While I accept I may be sounding like a broken record, these concerns are valid. Perhaps, just perhaps, privacy isn’t quite as dead as some would like to think. Error rates, technical glitches, exploitation of certain communities and using them as guinea pigs for emerging technology are all listed as reasons for the great United States LFR pushback of 2019.
All around the world: China
China is already a place deeply wedded to multiple tracking/surveillance systems.
There are 170 million CCTV cameras currently in China, with plans to add an additional 400 million between 2018 and 2021. This system is intended to be matched with facial recognition technology tied to multiple daily activities—everything from getting toilet roll in a public restroom to opening doors. Looping it all together will be 190 million identity cards, with an intended facial recognition accuracy rate of 90 percent.
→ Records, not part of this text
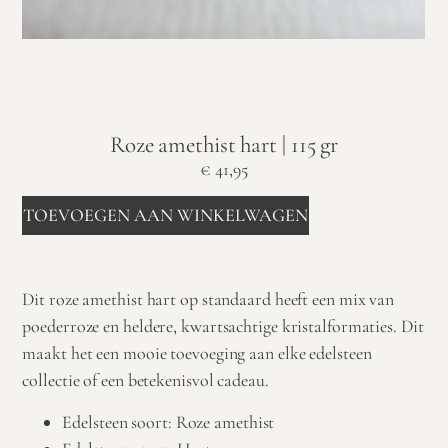
Roze amethist hart | 115 gr
€
41,95
TOEVOEGEN AAN WINKELWAGEN
Dit roze amethist hart op standaard heeft een mix van
poederroze en heldere, kwartsachtige kristalformaties. Dit
maakt het een mooie toevoeging aan elke edelsteen
collectie of een betekenisvol cadeau.
Edelsteen soort: Roze amethist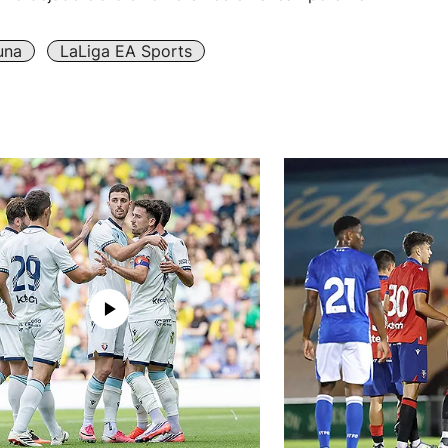
una
LaLiga EA Sports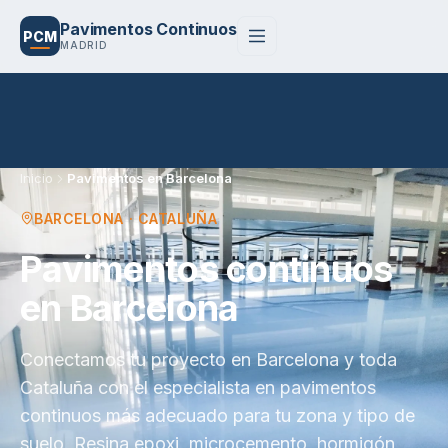
Pavimentos Continuos
PCM
MADRID
Inicio
Pavimentos en Barcelona
BARCELONA · CATALUÑA
Pavimentos continuos
en Barcelona
Conectamos tu proyecto en Barcelona y toda
Cataluña con el especialista en pavimentos
continuos más adecuado para tu zona y tipo de
suelo. Resina epoxi, microcemento, hormigón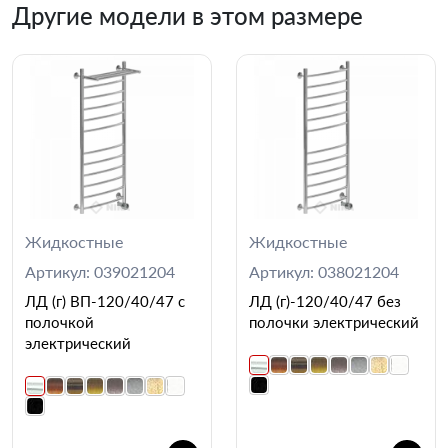
Другие модели в этом размере
Жидкостные
Жидкостные
Артикул: 039021204
Артикул: 038021204
ЛД (г) ВП-120/40/47 с
ЛД (г)-120/40/47 без
полочкой
полочки электрический
электрический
People are also attempting to use “hyper realistic face molds” to bypass biometric authentication payment systems. There’s certainly no end of innovation taking place from both government and the population at large.
Hong Kong has already experienced a few run-ins with biometrics and facial technology, but mostly for promotional/marketing purposes. For example, in 2015, a campaign designed to raise awareness of littering across the region made use of DNA and technology produced in the US to shame litterbugs. Taking samples from rubbish found in the streets, they extracted DNA and produced facial reconstructions. Those face mockups were placed on billboards across Hong Kong in high traffic areas and places where the litter was originally recovered.
Mileage will vary drastically on how accurate these images were because, as has been noted, the “DNA alone can only produce a high probability of what someone looks like” and the idea was to generate debate, not point fingers.
All the same, wind forward a few years and the tech is being used to dispense toilet paper and shame jaywalkers. More seriously, we’re faced with daily protests in Hong Kong over the proposed extradition bill. With the ability to protest safely at the forefront of people’s minds, facial recognition technology steps up to the plate. Sadly, all it manages to achieve is to make the whole process even more fraught than it already is.
Protestors cover their faces, and phone owners disable facial recognition login technology. Police remove identification badges, so people on Telegram channels share personal information about officers and their families. Riot police carry cameras on poles because wall-mounted devices are hampered with laser pens and spray paint.
Rules and (bending) regulations
Hong Kong itself has a strict set of rules for Automatic Facial Recognition. One protestor attempted to make a home-brew facial recognition system using online photos of police officers. The project was eventually shelved because of lack of time, but the escalation of recognition tech development by a regular resident is quite unique.
This may all sound a little bit out there or over the top. Even so, with 1,000 rounds of tear gas being fired alongside hundreds of rubber bullets, protestors aren’t taking chances. For now, we’re getting a birds-eye view of what it would look like if LFR were placed front-and-center in a battle between government oversight and civil rights. Whether it tips the balance one way or the other remains to be seen.
Slow, relentless legal rumblings in the UK are one thing. Cities embracing or rejecting technology in the US is quite another—especially when the range of stances is from organizations and policies all the way down to the housing level. On the opposite side of the spectrum, seeing LFR in Hong Kong protests is an alarming insight into where the state of biometrics and facial recognition could lead if concerns aren’t addressed head on before implementation.
It seems technology, as it so often does, has raced far ahead of our ability to define its ethical use.
The question is: How do we catch up?